(Collected data)

==*==

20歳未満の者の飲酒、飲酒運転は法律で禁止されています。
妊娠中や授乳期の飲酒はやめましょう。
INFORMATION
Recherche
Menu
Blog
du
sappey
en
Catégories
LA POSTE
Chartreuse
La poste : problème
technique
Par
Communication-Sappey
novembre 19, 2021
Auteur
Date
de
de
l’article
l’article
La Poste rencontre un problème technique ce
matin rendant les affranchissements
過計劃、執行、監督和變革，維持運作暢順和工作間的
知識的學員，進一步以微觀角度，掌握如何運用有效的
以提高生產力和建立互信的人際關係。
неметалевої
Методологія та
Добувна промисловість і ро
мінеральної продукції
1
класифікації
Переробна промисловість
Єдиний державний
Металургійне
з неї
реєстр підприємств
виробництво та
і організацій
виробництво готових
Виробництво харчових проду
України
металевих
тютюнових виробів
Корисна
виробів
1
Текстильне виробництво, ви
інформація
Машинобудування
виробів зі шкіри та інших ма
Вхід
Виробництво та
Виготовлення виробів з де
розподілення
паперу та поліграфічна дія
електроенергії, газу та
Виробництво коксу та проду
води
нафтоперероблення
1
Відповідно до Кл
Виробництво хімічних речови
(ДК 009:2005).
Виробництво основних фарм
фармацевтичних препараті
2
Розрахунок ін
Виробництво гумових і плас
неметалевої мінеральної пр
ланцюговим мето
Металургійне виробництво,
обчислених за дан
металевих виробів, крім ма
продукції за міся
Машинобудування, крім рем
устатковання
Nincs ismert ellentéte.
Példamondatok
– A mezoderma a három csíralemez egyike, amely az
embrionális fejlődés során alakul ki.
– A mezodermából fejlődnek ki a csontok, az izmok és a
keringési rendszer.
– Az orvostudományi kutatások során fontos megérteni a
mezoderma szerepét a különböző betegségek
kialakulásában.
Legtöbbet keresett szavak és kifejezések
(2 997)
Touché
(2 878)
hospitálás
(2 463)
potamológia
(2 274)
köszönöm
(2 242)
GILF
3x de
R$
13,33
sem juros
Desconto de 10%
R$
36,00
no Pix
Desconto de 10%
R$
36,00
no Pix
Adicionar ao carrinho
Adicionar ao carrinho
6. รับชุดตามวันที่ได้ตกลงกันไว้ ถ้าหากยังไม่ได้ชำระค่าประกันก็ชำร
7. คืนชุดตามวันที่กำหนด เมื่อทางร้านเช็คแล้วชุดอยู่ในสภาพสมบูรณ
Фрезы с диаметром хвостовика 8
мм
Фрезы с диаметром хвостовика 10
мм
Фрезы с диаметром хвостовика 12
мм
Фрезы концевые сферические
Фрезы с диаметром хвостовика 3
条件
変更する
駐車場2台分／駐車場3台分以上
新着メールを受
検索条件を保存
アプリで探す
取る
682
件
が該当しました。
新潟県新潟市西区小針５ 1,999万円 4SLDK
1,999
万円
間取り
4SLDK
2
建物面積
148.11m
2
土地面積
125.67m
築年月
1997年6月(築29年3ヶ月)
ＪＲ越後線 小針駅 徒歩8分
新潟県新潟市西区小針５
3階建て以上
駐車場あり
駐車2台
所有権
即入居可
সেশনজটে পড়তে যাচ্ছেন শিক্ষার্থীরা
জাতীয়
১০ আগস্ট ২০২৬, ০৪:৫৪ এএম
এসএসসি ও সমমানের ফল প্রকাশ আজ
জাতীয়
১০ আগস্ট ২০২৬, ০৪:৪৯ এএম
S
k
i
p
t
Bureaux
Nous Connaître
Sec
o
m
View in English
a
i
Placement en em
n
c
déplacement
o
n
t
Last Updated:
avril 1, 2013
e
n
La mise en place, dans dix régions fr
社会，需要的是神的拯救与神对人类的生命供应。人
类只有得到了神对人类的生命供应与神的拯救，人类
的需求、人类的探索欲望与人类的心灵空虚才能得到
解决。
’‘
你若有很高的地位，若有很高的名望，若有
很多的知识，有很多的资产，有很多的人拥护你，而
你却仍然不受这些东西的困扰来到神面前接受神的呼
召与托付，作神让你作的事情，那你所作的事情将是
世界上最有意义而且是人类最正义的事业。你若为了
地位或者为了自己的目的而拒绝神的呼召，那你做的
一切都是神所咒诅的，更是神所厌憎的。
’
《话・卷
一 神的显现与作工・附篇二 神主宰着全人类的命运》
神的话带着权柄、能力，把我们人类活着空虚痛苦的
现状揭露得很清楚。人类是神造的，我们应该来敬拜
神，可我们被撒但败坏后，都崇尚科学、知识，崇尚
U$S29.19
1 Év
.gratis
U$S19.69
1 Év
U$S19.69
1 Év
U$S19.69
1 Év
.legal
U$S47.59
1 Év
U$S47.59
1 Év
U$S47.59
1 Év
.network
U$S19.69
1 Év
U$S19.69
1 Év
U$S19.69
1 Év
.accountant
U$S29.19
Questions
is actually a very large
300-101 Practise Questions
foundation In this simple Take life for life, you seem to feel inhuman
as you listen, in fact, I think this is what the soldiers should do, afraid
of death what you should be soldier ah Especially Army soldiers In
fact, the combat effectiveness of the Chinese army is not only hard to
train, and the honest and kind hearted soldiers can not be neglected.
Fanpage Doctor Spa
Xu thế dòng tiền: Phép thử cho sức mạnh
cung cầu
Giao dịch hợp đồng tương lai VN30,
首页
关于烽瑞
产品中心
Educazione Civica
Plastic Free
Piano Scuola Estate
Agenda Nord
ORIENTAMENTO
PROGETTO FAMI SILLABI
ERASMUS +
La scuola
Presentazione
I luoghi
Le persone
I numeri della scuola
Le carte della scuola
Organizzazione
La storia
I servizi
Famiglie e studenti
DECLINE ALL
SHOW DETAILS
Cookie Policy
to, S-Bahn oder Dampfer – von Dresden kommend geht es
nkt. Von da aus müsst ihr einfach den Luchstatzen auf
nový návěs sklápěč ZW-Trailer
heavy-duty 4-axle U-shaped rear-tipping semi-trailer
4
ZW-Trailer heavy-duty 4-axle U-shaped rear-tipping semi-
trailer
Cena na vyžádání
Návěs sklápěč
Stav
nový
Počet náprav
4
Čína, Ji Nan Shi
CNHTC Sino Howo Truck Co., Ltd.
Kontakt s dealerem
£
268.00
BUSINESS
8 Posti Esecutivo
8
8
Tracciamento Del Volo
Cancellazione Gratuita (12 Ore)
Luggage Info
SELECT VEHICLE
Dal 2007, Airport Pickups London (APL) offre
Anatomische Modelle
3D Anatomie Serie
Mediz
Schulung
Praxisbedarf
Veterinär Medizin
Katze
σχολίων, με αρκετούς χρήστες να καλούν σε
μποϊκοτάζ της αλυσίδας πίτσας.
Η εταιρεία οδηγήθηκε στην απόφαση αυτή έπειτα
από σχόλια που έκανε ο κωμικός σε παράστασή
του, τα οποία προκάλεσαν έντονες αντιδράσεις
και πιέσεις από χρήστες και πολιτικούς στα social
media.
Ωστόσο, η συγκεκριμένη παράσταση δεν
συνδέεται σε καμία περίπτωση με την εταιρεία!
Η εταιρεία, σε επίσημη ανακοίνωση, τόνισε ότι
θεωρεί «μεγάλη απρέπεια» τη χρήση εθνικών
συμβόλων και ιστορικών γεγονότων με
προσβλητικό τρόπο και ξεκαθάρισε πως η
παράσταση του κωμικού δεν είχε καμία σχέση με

==*==

## [EXERCISE REQUIREMENTS]
Within the entries above, find every line where the string "εταιρεία" occurs, and copy it.

## [WRITTEN SOLUTION]
Η εταιρεία οδηγήθηκε στην απόφαση αυτή έπειτα
συνδέεται σε καμία περίπτωση με την εταιρεία!
Η εταιρεία, σε επίσημη ανακοίνωση, τόνισε ότι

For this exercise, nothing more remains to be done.